No programa de formação continuada o objetivo foi dialogar sobre a inclusão dos alunos com TEA sem fala funcional e refletir, a partir de leituras de artigos científicos sobre as práticas docentes e sobre a eficácia do uso de recursos de CA na aprendizagem e comunicação de alunos com TEA. Para isso, dialogou-se sobre os interesses dos alunos com TEA, a importância da rotina, a organização das atividades didático-pedagógicas, a comunicação alternativa e ampliada (CAA) e o PECS-Adaptado. As professoras foram ensinadas a empregar o PECS-Adaptado (WALTER, 2000) em suas cinco fases. Concomitantemente ao treinamento do PECS-Adaptado, elas foram instruídas a utilizar estratégias naturalísticas de ensino, favorecendo habilidades funcionais, independência e promoção da criatividade dos alunos por meio do uso da CA. Deu-se ênfase ao arranjo ambiental que se caracterizava pela organização física do ambiente, em que os pictogramas (construídos durante a formação) eram colocados próximos ao aluno e representavam os itens de interesse, que estavam sempre dispostos no campo visual deles e fora do alcance. Utilizou-se a estratégia de mando com CA, quando as professoras formulavam perguntas e comentários, além de solicitações, utilizando sempre a fala concomitante com o sistema pictográfico de CA. Ao final de cada encontro foi separado um momento para a realização da autoscopia orientada, que ocorria por meio dos recortes das gravações dos comportamentos comunicativos das interações entre as professoras do AEE e os alunos com TEA.
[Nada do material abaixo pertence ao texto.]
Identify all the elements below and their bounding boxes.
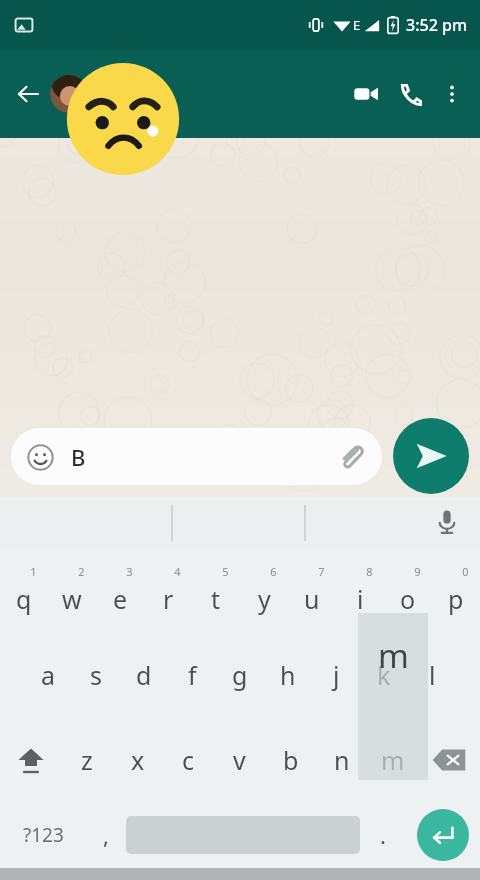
staticText: w — [62, 582, 82, 616]
button[interactable]: Contact photo — [50, 75, 88, 113]
staticText: n — [334, 743, 350, 777]
staticText: ?123 — [23, 822, 64, 848]
staticText: e — [113, 582, 128, 616]
button[interactable]: f — [168, 632, 216, 717]
staticText: , — [103, 820, 109, 850]
button[interactable]: l — [408, 632, 456, 717]
staticText: t — [211, 582, 221, 616]
button[interactable]: z — [62, 717, 112, 802]
button[interactable]: 5 — [192, 547, 240, 632]
button[interactable]: j — [312, 632, 360, 717]
staticText: Love — [98, 81, 143, 108]
staticText: m — [378, 633, 409, 678]
staticText: o — [400, 582, 416, 616]
staticText: 6 — [270, 564, 277, 579]
button[interactable]: Emoji — [11, 428, 382, 485]
button[interactable]: x — [112, 717, 163, 802]
button[interactable]: Enter — [417, 809, 469, 861]
button[interactable]: 8 — [336, 547, 384, 632]
button[interactable]: g — [216, 632, 264, 717]
button[interactable]: Send — [393, 418, 469, 494]
button[interactable]: Backspace — [418, 717, 480, 802]
button[interactable]: Attach — [334, 440, 368, 474]
button[interactable]: , — [86, 802, 126, 868]
button[interactable]: 7 — [288, 547, 336, 632]
staticText: B — [71, 442, 86, 472]
staticText: y — [258, 582, 271, 616]
staticText: a — [41, 658, 56, 692]
staticText: p — [448, 582, 464, 616]
button[interactable]: 4 — [144, 547, 192, 632]
button[interactable]: . — [360, 802, 406, 868]
button[interactable]: 1 — [0, 547, 48, 632]
staticText: l — [429, 658, 436, 692]
staticText: 8 — [366, 564, 373, 579]
button[interactable]: n — [316, 717, 367, 802]
button[interactable]: m — [367, 717, 418, 802]
staticText: f — [188, 658, 197, 692]
button[interactable]: s — [72, 632, 120, 717]
button[interactable]: Voice input — [430, 505, 464, 539]
staticText: d — [136, 658, 152, 692]
staticText: 1 — [30, 564, 37, 579]
staticText: q — [16, 582, 32, 616]
staticText: s — [90, 658, 102, 692]
staticText: u — [304, 582, 320, 616]
staticText: g — [232, 658, 248, 692]
staticText: 3 — [126, 564, 133, 579]
staticText: 2 — [78, 564, 85, 579]
staticText: m — [381, 743, 405, 777]
staticText: . — [380, 820, 386, 850]
button[interactable]: Back — [8, 74, 48, 114]
button[interactable]: v — [214, 717, 265, 802]
button[interactable]: h — [264, 632, 312, 717]
button[interactable]: Shift — [0, 717, 62, 802]
button[interactable]: d — [120, 632, 168, 717]
button[interactable]: Video call — [344, 72, 388, 116]
button[interactable]: 0 — [432, 547, 480, 632]
button[interactable]: a — [24, 632, 72, 717]
button[interactable]: 6 — [240, 547, 288, 632]
staticText: 9 — [414, 564, 421, 579]
staticText: k — [377, 658, 391, 692]
staticText: c — [182, 743, 195, 777]
staticText: 5 — [222, 564, 229, 579]
staticText: E — [353, 16, 361, 34]
button[interactable]: b — [265, 717, 316, 802]
staticText: 3:52 pm — [406, 14, 468, 36]
button[interactable]: Voice call — [388, 72, 432, 116]
button[interactable]: 3 — [96, 547, 144, 632]
staticText: h — [280, 658, 296, 692]
button[interactable]: 2 — [48, 547, 96, 632]
button[interactable]: 9 — [384, 547, 432, 632]
staticText: x — [131, 743, 145, 777]
staticText: 0 — [462, 564, 469, 579]
button[interactable]: Emoji — [25, 442, 55, 472]
staticText: z — [81, 743, 93, 777]
staticText: 7 — [318, 564, 325, 579]
staticText: j — [333, 658, 340, 692]
staticText: r — [163, 582, 174, 616]
staticText: b — [283, 743, 299, 777]
button[interactable]: k — [360, 632, 408, 717]
staticText: i — [357, 582, 364, 616]
staticText: v — [233, 743, 246, 777]
button[interactable]: c — [163, 717, 214, 802]
staticText: 4 — [174, 564, 181, 579]
button[interactable]: ?123 — [0, 802, 86, 868]
button[interactable]: More options — [432, 74, 472, 114]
Os encontros tiveram as seguintes temáticas:

Tabela 1 Datas e temáticas dos encontros 

Datas dos Encontros Temas trabalhados
06/06/2019 Inclusão de alunos com Transtorno do Espectro Autista no contexto escolar (CONCEITOS)
13/06/2019 Inclusão de alunos com Transtorno do Espectro Autista no contexto escolar (ROTINA)
27/06/2019 Comunicação alternativa e ampliada para alunos com TEA no ensino fundamental (CAA e PECS-Adaptado)
11/07/2019 Inclusão de alunos com Transtorno do Espectro Autista no contexto escolar (ATIVIDADES PEDAGÓGICAS)

Fonte: Elaboração das autoras.

Nesses encontros discutiu-se sobre os conceitos de inclusão de crianças com TEA no contexto escolar, assim como sobre o uso de cartões representativos da rotina diária, como estratégia de intervenção pedagógica; sobre o uso de cartões de CA por alunos com TEA; e sobre a flexibilização curricular e as fases do PECS-Adaptado. Em todos os encontros havia um diálogo e relatos reais de experiências vivenciadas pelas professoras do AEE com seus respectivos alunos com TEA. Foram também abordados assuntos sobre o diagnóstico clínico e as manifestações comportamentais das crianças com TEA, dificuldades comunicativas, déficits no processamento de informações sensoriais, dentre outros. Tratou-se dos problemas de comunicação e alterações sensoriais das pessoas com TEA e as consequências no cotidiano escolar, como: alta e baixa responsividade sensorial; busca por sensações compensatórias, como girar objetos ou seu próprio corpo, bater palmas e fazer ruídos ou emitir gritos e sons mediante desconforto.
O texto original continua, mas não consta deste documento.